Greywolf Therapeutics begins dosing of the first treatment to target the antigenic source of autoimmunity

• This is the first-ever autoimmunity study to evaluate a potential functional cure that targets the antigenic source – the origin of autoimmune disease
• The Phase 1/2 study (up to 141 participants) will evaluate the safety, tolerability and efficacy of GRWD0715 in healthy volunteers and participants with axial spondyloarthritis (axSpA)
• GRWD0715 is an investigational small molecule designed to interrupt T-cell activation by inhibiting the peptide processing enzyme ERAP1 (Endoplasmic Reticulum Aminopeptidase 1)
• AxSpA has no cure and affects an estimated 0.5–1.4% of the global population - millions worldwide - leading to chronic inflammatory back pain, spinal stiffness, and significant disability if untreated

Greywolf Therapeutics, the clinical-stage biotech company advancing novel antigen modulation technology to guide the immune system, have successfully dosed the first healthy volunteer in their Phase 1/2 trial (NCT07047703) evaluating GRWD0715, an oral ERAP1 inhibitor, for the treatment of axial spondyloarthritis (axSpA).

Tom Lillie, Chief Medical Officer at Greywolf Therapeutics:

The strong genetic association between ERAP1 and axSpA make it a very compelling primary indication for our first autoimmunity trial, and we’re excited by the impact we could deliver to this underserved community. Whilst current therapies seek to suppress various inflammatory mediators produced by activated T cells, we’re taking a distinctly different approach with our program and aim to target the source of disease by interrupting autoantigen presentation, preventing the damaging T-cell response from continuing.

In people living with axSpA, the immune system mistakenly recognises the body’s own proteins as foreign and attacks healthy tissue, particularly in the spine and sacroiliac joints.

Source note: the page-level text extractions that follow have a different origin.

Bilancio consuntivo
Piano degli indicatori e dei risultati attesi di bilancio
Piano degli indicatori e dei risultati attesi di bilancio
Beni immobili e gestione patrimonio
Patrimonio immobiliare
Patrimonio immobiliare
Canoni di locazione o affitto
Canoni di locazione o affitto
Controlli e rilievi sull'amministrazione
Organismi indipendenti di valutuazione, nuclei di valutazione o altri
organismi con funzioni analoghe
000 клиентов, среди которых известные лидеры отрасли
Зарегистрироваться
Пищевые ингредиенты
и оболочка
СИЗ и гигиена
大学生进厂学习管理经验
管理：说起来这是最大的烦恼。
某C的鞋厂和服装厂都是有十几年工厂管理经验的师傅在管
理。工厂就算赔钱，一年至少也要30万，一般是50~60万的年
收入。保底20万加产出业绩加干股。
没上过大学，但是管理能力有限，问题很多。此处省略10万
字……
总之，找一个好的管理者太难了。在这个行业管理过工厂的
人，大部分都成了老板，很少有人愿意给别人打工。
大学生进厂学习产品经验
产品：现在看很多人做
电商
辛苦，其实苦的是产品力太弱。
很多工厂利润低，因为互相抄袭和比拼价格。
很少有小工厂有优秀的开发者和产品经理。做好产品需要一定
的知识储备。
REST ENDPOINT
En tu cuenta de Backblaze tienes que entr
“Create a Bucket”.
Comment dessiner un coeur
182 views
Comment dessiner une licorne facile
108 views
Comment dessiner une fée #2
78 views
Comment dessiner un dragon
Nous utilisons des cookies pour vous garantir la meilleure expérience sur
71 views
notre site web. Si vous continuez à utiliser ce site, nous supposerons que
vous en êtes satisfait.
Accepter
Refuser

In vitro models have shown that GRWD0715 modulates cell-surface antigens, removing the target antigen incorrectly recognised in axSpA patients and preventing T cells from attacking healthy tissue.

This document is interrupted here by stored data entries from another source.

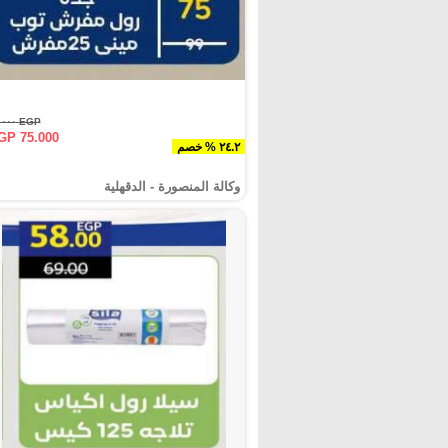
EGP ٩٩.٠٠٠
GP 75.000
٢٤.٢ % خصم
وكالة المنصورة - الدقهلية‎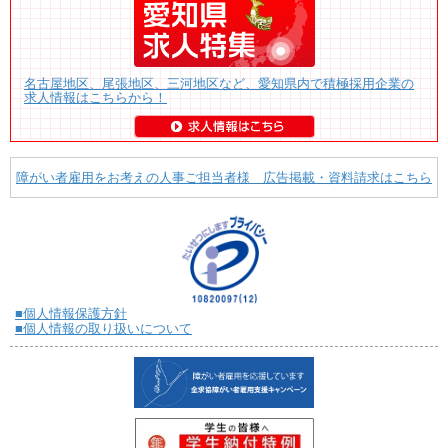
名古屋地区、尾張地区、三河地区など、愛知県内で積極採用企業の
求人情報はこちらから！
障がい者雇用をお考えの人事ご担当者様 広告掲載・資料請求はこちら
■個人情報保護方針
■個人情報の取り扱いについて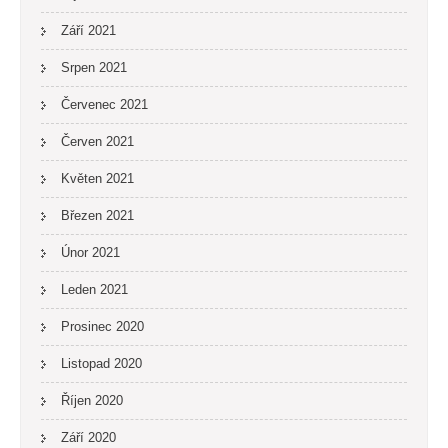
Září 2021
Srpen 2021
Červenec 2021
Červen 2021
Květen 2021
Březen 2021
Únor 2021
Leden 2021
Prosinec 2020
Listopad 2020
Říjen 2020
Září 2020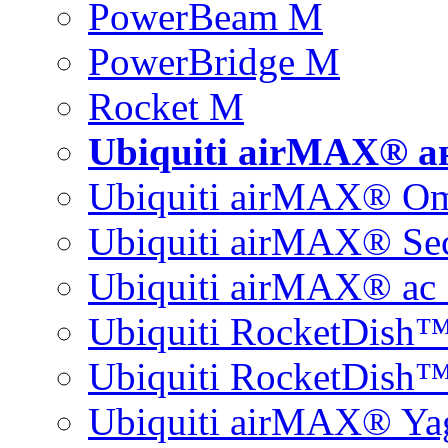
PowerBeam M
PowerBridge M
Rocket M
Ubiquiti airMAX® 
Ubiquiti airMAX® O
Ubiquiti airMAX® Sec
Ubiquiti airMAX® ac 
Ubiquiti RocketDish
Ubiquiti RocketDish™
Ubiquiti airMAX® Ya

The Phase 1 component of the study will evaluate the safety and tolerability of GRWD0715 in healthy volunteers (up to 24 participants) and people living with axSpA (up to 36 participants). Findings from this part of the study will be used alongside proof-of-mechanism data to identify the biologically active dose for progression into the Phase 2 arm of the trial.

Peter Joyce, CEO and Co-founder of Greywolf Therapeutics:

We believe GRWD0715 represents a turning point in the treatment paradigm for autoimmune diseases like axSpA, offering the possibility of a functional cure by targeting the disease at its antigenic source. Dosing the first participant in this trial marks a major milestone for the company, testing the power of our antigen modulation approach to treat axSpA and bringing us closer to our goal of addressing significant unmet need in autoimmune diseases.